Liturgia de las Comunidades de Jerusalén: Sí, pero menos
Si soy sincero, debo confesar que el alto hieratismo que se respira y la exquisita finura espiritual que trasmiten sus gestos ha llegado a resultarme empalagosa. Yo sé que es difícil encontrar el punto. Hay que tener una gran dosis de sensibilidad para no caer ni en el hieratismo empalagoso ni en la chabacanería burda. Los gestos de los monjes y monjas de Saint Gervais resultan excesivamente exquisitos: el abrazo de paz, la forma de encender las velas, los saludos y las reverencias. Todos esos gestos, cuando se cargan de excesivo misticismo, resultan un tanto artificiales.
Tengo la impresión de que a las mujeres se les reserva un papel subalterno: encienden velas, entonan cantos, leen en el ambón alguna lectura y hasta una de ellas dirige los cantos. Sin embargo, nunca he visto a las monjitas acercar las copas con el vino al altar en el momento del ofertorio, ni preparar la mesa para el banquete eucarístico, ni manejar el incensario, ni presidir una celebración de las horas. Desearía que esta impresión mía fuera desmentida por la realidad.
Existen otros aspectos más concretos que también deseo mencionar. Me sorprende que la preparación de la mesa de altar para el banquete sucede sin solución de continuidad a la homilía del presbítero celebrante. Aún me llama más la atención la eliminación de la oración de los fieles como colofón de la liturgia de la palabra. A mi juicio, no existe razón alguna, sobre todo a raíz de la reforma litúrgica, para eliminar un elemento que pertenece a la estructura misma de la celebración.
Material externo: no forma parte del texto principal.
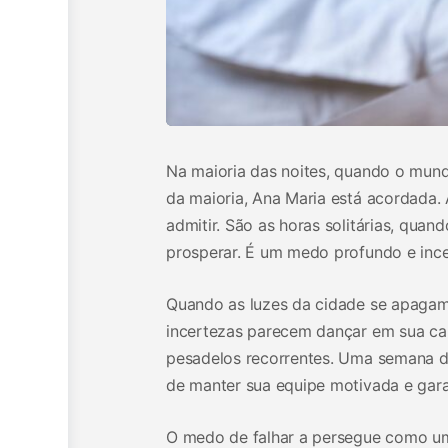
Na maioria das noites, quando o mund
da maioria, Ana Maria está acordada. 
admitir. São as horas solitárias, qua
prosperar. É um medo profundo e ince
Quando as luzes da cidade se apagam,
incertezas parecem dançar em sua cab
pesadelos recorrentes. Uma semana do
de manter sua equipe motivada e gara
O medo de falhar a persegue como um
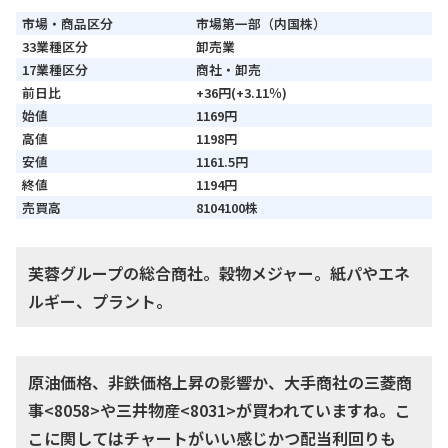
市場・商品区分
市場第一部（内国株）
33業種区分
卸売業
17業種区分
商社・卸売
前日比
+36円(+3.11％)
始値
1169円
高値
1198円
安値
1161.5円
終値
1194円
売買高
8104100株
芙蓉グループの総合商社。穀物メジャー。紙パやエネ
ルギー、プラント。
原油価格、非鉄価格上昇の影響か、大手商社の三菱商
事<8058>や三井物産<8031>が買われていますね。こ
こに関してはチャートがいい感じかつ配当利回りも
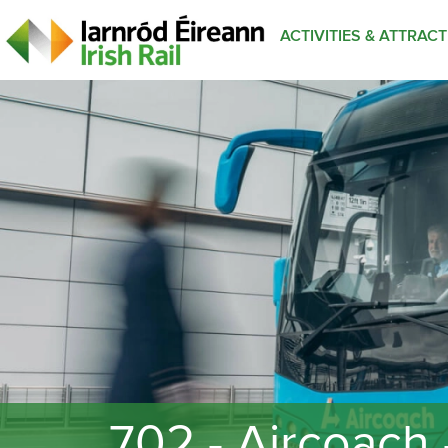
ACTIVITIES & ATTRAC
702 - Aircoach 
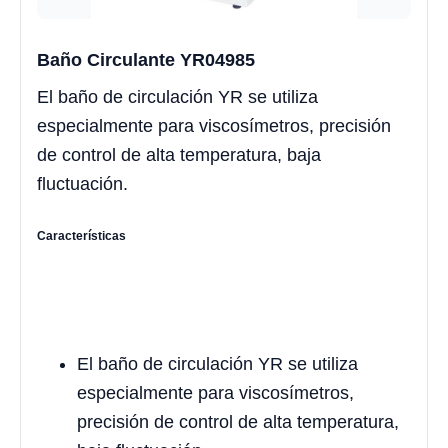
Baño Circulante YR04985
El baño de circulación YR se utiliza
especialmente para viscosímetros, precisión
de control de alta temperatura, baja
fluctuación.
Características
El baño de circulación YR se utiliza
especialmente para viscosímetros,
precisión de control de alta temperatura,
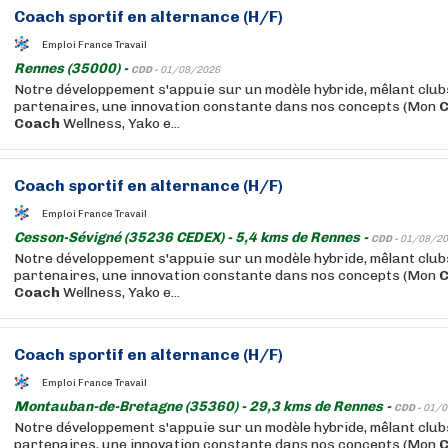
Coach
sportif
en alternance (H/F)
Emploi France Travail
Rennes (35000) -
CDD -
01/08/2026
Notre développement s'appuie sur un modèle hybride, mêlant club
partenaires, une innovation constante dans nos concepts (Mon
Coach
Wellness, Yako e...
Coach
sportif
en alternance (H/F)
Emploi France Travail
Cesson-Sévigné (35236 CEDEX) - 5,4 kms de Rennes -
CDD -
01/08/20
Notre développement s'appuie sur un modèle hybride, mêlant club
partenaires, une innovation constante dans nos concepts (Mon
Coach
Wellness, Yako e...
Coach
sportif
en alternance (H/F)
Emploi France Travail
Montauban-de-Bretagne (35360) - 29,3 kms de Rennes -
CDD -
01/0
Notre développement s'appuie sur un modèle hybride, mêlant club
partenaires, une innovation constante dans nos concepts (Mon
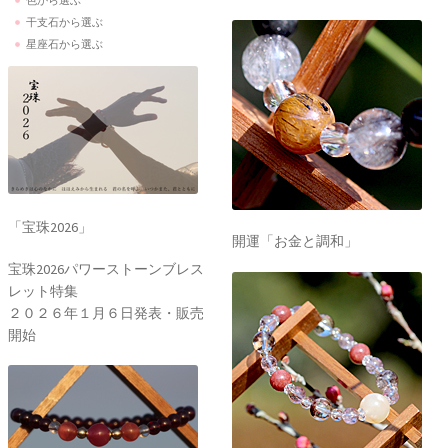
干支石から選ぶ
星座石から選ぶ
「宝珠2026」
開運「お金と調和」
宝珠2026パワーストーンブレス
レット特集
２０２６年１月６日発表・販売
開始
Pero hay más; no es explicable que en una celebración tan modélica como esta se sigan utilizando hostias pequeñas para distribuir a los fieles en la comunión, en vez de fragmentos; me sorprende igualmente el escaso relieve que se presta a la fracción del pan; pasa desapercibida. Lo peor de todo: a los fieles participantes no se les distribuye la eucaristía del pan consagrado en esa misma celebración, sino de la reserva; en la comunión se les dan hostias consagradas en otra misa. ¡Incomprensible! sobre todo, tratándose de una asamblea poco numerosa y altamente cualificada. Sí debo elogiar, en cambio, para suavizar mi crítica, la utilización de diferentes copas para consagrar y distribuir el vino. Todas se depositan sobre el altar. Y los fieles no se limitan a mojar el pan en el cáliz; los fieles beben del cáliz. Por eso hay un número importante de copas y de ministros de la comunión. Seguramente los franceses de Saint Gervais no son tan escrupulosos como nosotros.
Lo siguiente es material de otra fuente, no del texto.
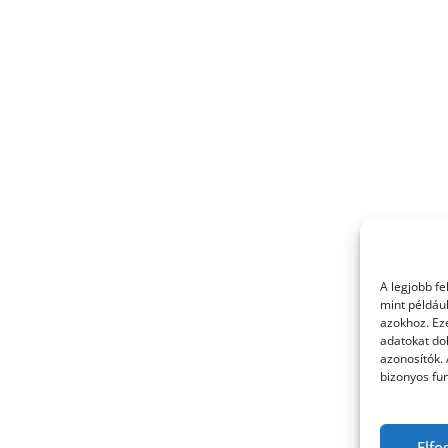
A legjobb f
mint példáu
azokhoz. Ez
adatokat dol
azonosítók.
bizonyos fun
Elfo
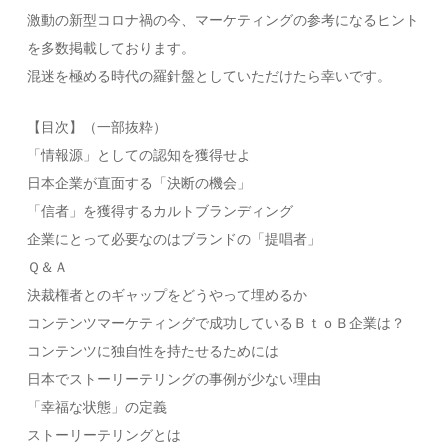
激動の新型コロナ禍の今、マーケティングの参考になるヒント
を多数掲載しております。
混迷を極める時代の羅針盤としていただけたら幸いです。
【目次】（一部抜粋）
「情報源」としての認知を獲得せよ
日本企業が直面する「決断の機会」
「信者」を獲得するカルトブランディング
企業にとって必要なのはブランドの「提唱者」
Ｑ＆Ａ
決裁権者とのギャップをどうやって埋めるか
コンテンツマーケティングで成功しているＢｔｏＢ企業は？
コンテンツに独自性を持たせるためには
日本でストーリーテリングの事例が少ない理由
「幸福な状態」の定義
ストーリーテリングとは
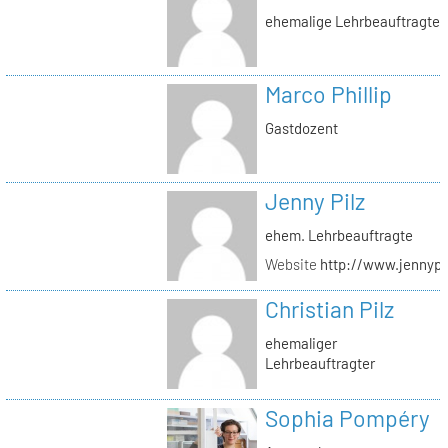
ehemalige Lehrbeauftragte
Marco Phillip
Gastdozent
Jenny Pilz
ehem. Lehrbeauftragte
Website
http://www.jennypi
Christian Pilz
ehemaliger
Lehrbeauftragter
Sophia Pompéry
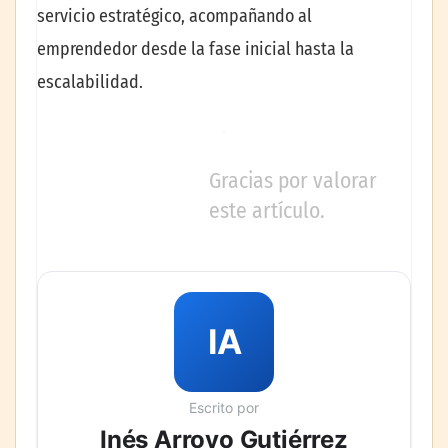
servicio estratégico, acompañando al
emprendedor desde la fase inicial hasta la
escalabilidad.
Gracias por valorar
este artículo.
IA
Escrito por
Inés Arroyo Gutiérrez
Para terminar deseo añadir dos palabras sobre el espacio celebrativo. Los monjes han optado por respetar la estructura de esa hermosa iglesia: el coro con sus escaños y la distribución de espacios en el presbiterio. Probablemente no había otra alternativa, tratándose de un monumento de esa categoría. Sin embargo, a uno le resulta extraña la altura del presbiterio y la del altar. Los presbíteros celebrantes se mueven a varios escalones de diferencia respecto a los fieles que están en la nave. Se utiliza un altar precioso, a mi juicio perfecto; pero detrás, a poca distancia, se ha mantenido el viejo altar mayor de la iglesia, en el que solo se puede celebrar de espaldas a la asamblea, y que sigue todavía adornado con media docena de preciosos candelabros gigantes.
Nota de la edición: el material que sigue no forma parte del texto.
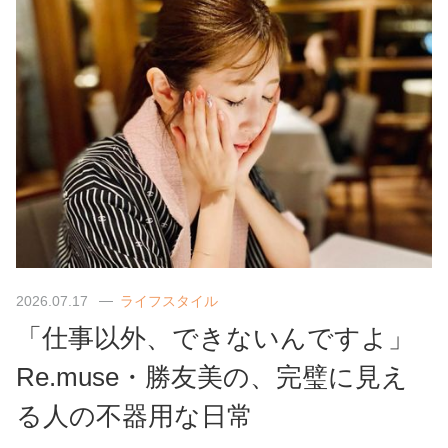
2026.07.17
ライフスタイル
「仕事以外、できないんですよ」
Re.muse・勝友美の、完璧に見え
る人の不器用な日常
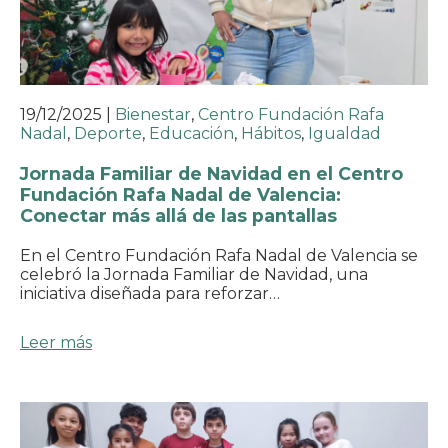
19/12/2025
|
Bienestar
,
Centro Fundación Rafa
Nadal
,
Deporte
,
Educación
,
Hábitos
,
Igualdad
Jornada Familiar de Navidad en el Centro
Fundación Rafa Nadal de Valencia:
Conectar más allá de las pantallas
En el Centro Fundación Rafa Nadal de Valencia se
celebró la Jornada Familiar de Navidad, una
iniciativa diseñada para reforzar…
Leer más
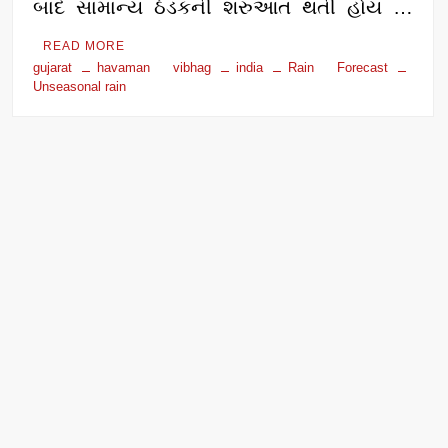
બાદ સામાન્ય ઠંડકની શરુઆત થતી હોય …
READ MORE
gujarat
havaman vibhag
india
Rain Forecast
Unseasonal rain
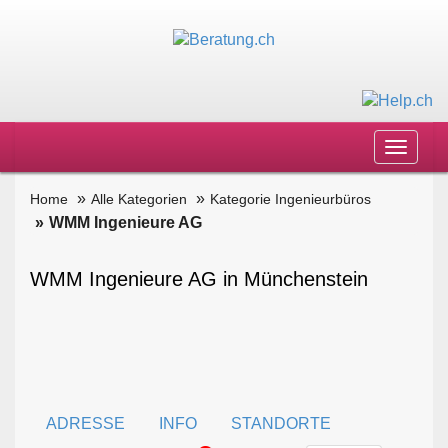
Toggle
navigat
Home
Alle Kategorien
Kategorie Ingenieurbüros
WMM Ingenieure AG
WMM Ingenieure AG in Münchenstein
ADRESSE
INFO
STANDORTE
No quisiera yo que este comentario mío resultara algo así como un jarro de agua fría. Sigo reconociendo admirado la calidad y la intensidad espiritual de las celebraciones de la comunidad monástica de Jerusalén. Por eso los extremos que acabo de comentar y criticar me resultan más extraños. Se compaginan mal con la calidad de la liturgia de Saint Gervais. En todo caso es bueno advertirlo por aquello de que, como dice el castizo, no todo el monte es orégano.